2002-03-27 18:53:49

by root

[permalink] [raw]
Subject: bkbits.net down

It looks like we have a bad disk, I'm checking them now to figure out if
it is the the primary or backup data drive. I'll run checks in all the
repositories if fsck doesn't find the problem so it may take a couple of
hours before we are back up.

In the not so distant future, we're moving the backup drive to a different
machine such that we can just flip machines when this happens but for now
you'll have to wait for a bit.

--lm


2002-03-28 01:52:56

by Mike Fedyk

[permalink] [raw]
Subject: Re: bkbits.net down

On Wed, Mar 27, 2002 at 10:53:27AM -0800, root wrote:
> It looks like we have a bad disk, I'm checking them now to figure out if
> it is the the primary or backup data drive. I'll run checks in all the
> repositories if fsck doesn't find the problem so it may take a couple of
> hours before we are back up.
>
> In the not so distant future, we're moving the backup drive to a different
> machine such that we can just flip machines when this happens but for now
> you'll have to wait for a bit.

Or use RAID1/5...

2002-03-28 06:28:10

by Larry McVoy

[permalink] [raw]
Subject: Re: bkbits.net down

We did indeed lose the primary disk (IBM 40GB, I am starting to lose all
the respect I had for IBM drives, this is one of many that has failed on
me personally). I have restored from the backup disk, and in the process
redone hardlinks across all the linux kernel trees, which saved about 5GB
(nice). All trees which are now on bkbits.net check clean, which means
BK thinks all the files are there and that the checksums are correct,
a fairly reasonable indication that we are in good shape.

I wouldn't be a bit surprised if we have some permissions problems,
mail [email protected] if you hit any and we'll fix things as we
become aware of them. In fact, I know we have permissions problems but
given that I've been working on this for 12 hours straight, I'll get to
it tomorrow.

There are a couple of trees which are missing files, both in Rik's
linuxvm.bkbits.net, I suspect an interrupted clone. They are:
bk://linuxvm.bkits.net/linux-2.5-vmtidbits
bk://linuxvm.bkits.net/linux-2.5-writethrot
Rik, ping me if you need help cleaning these up.

The ppc tree seems to be missing linuxppc_2_4, Paul/Tom/Troy/Cort,
where is this tree? You'll want to get a copy back here, I suspect,
so if you are a PPC person and you have a recently updated version of
linuxppc_2_4, hang on to it. We'll sort it out on the ppc mailing list.

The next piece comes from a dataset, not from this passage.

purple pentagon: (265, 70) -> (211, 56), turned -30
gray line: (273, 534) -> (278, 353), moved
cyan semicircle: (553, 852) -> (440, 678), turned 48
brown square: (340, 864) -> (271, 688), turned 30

We have lost a number of ssh keys. We backed these up a while back but
we did not catch all of these. The list is below, send me mail with your
ssh key / project name and I will restore them by hand. We already had
plans in place for dealing with this problem so that it doesn't reoccur.

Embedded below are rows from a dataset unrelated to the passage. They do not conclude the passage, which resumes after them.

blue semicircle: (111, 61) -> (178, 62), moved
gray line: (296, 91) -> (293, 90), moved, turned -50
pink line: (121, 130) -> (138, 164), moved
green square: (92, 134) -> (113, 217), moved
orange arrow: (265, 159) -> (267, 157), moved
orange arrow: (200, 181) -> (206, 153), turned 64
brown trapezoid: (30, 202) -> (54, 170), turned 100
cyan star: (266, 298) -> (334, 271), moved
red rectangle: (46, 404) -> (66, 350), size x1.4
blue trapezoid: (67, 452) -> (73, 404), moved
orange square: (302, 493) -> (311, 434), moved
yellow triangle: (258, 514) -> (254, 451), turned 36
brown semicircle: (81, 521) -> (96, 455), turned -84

Sorry about the long downtime, we are struggling with the economic
downturn like everyone else and hadn't put a hot spare in place yet.
We bought them, in fact, I bought ten spare boxes for this sort of
thing, but I have been too busy to put them in place. We'll get on
it, we're aware that people depend on this.

--lm

Here's the list of projects missing ssh keys:
bcrlbits
freebsd-dvb (probably not Linux, eh? :)
lia64
linux-mtd
linux-srn
linux24 (I think this one is dead, right Marcelo?)
ltr
misc
nonblock
palinux
test1
If you are the admin for any of these projects, drop me a mail with your
ssh key and I'll add it back in.

On Wed, Mar 27, 2002 at 10:53:27AM -0800, root wrote:
> It looks like we have a bad disk, I'm checking them now to figure out if
> it is the the primary or backup data drive. I'll run checks in all the
> repositories if fsck doesn't find the problem so it may take a couple of
> hours before we are back up.
>
> In the not so distant future, we're moving the backup drive to a different
> machine such that we can just flip machines when this happens but for now
> you'll have to wait for a bit.
>
> --lm
> -
> To unsubscribe from this list: send the line "unsubscribe linux-kernel" in
> the body of a message to [email protected]
> More majordomo info at http://vger.kernel.org/majordomo-info.html
> Please read the FAQ at http://www.tux.org/lkml/

--
---
Larry McVoy lm at bitmover.com http://www.bitmover.com/lm

2002-03-28 06:52:54

by Petko Manolov

[permalink] [raw]
Subject: Re: bkbits.net down

Larry McVoy wrote:
> There are a couple of trees which are missing files, both in Rik's

I can't pull from linux-2.[45] and i'm getting:
ERROR-Lock fail: possible permission problem.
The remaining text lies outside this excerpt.